- [Available data]

::::::::::

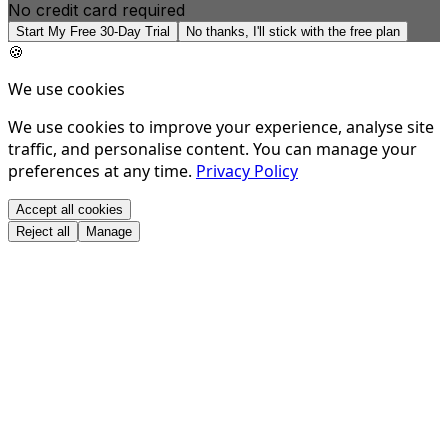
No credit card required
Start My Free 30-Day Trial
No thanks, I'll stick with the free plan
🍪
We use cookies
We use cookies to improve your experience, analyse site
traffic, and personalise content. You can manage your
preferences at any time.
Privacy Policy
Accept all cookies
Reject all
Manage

::::::::::

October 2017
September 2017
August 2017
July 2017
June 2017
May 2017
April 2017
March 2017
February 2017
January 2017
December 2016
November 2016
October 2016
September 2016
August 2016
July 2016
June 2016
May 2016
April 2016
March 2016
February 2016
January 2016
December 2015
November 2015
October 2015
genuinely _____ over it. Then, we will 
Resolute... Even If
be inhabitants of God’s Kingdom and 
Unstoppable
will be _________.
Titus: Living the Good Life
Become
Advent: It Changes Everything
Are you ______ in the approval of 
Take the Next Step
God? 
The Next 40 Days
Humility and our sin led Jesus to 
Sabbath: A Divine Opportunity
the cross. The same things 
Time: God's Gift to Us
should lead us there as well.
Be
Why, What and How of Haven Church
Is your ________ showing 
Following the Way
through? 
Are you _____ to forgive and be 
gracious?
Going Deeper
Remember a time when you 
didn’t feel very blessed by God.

::::::::::

The answer must be every line from the entries above that holds the string "cookies".

We use cookies
We use cookies to improve your experience, analyse site
Accept all cookies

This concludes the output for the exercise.